[Collected data]
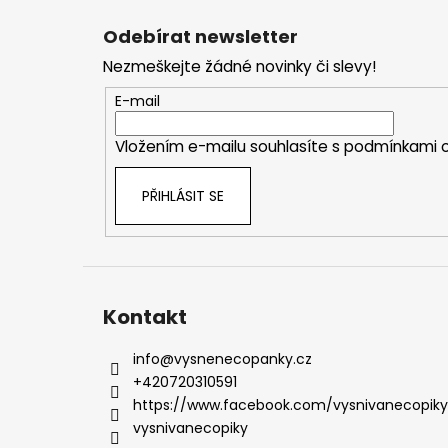
á
Odebírat newsletter
p
Nezmeškejte žádné novinky či slevy!
a
t
E-mail
í
Vložením e-mailu souhlasíte s
podmínkami o
PŘIHLÁSIT SE
Kontakt
info
@
vysnenecopanky.cz
+420720310591
https://www.facebook.com/vysnivanecopiky
vysnivanecopiky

▶ Problem to work on: The expected response is every entry above, repeated exactly, pictures removed.

▶ Response area:
á
Odebírat newsletter
p
Nezmeškejte žádné novinky či slevy!
a
t
E-mail
í
Vložením e-mailu souhlasíte s
podmínkami o
PŘIHLÁSIT SE
Kontakt
info
@
vysnenecopanky.cz
+420720310591
https://www.facebook.com/vysnivanecopiky
vysnivanecopiky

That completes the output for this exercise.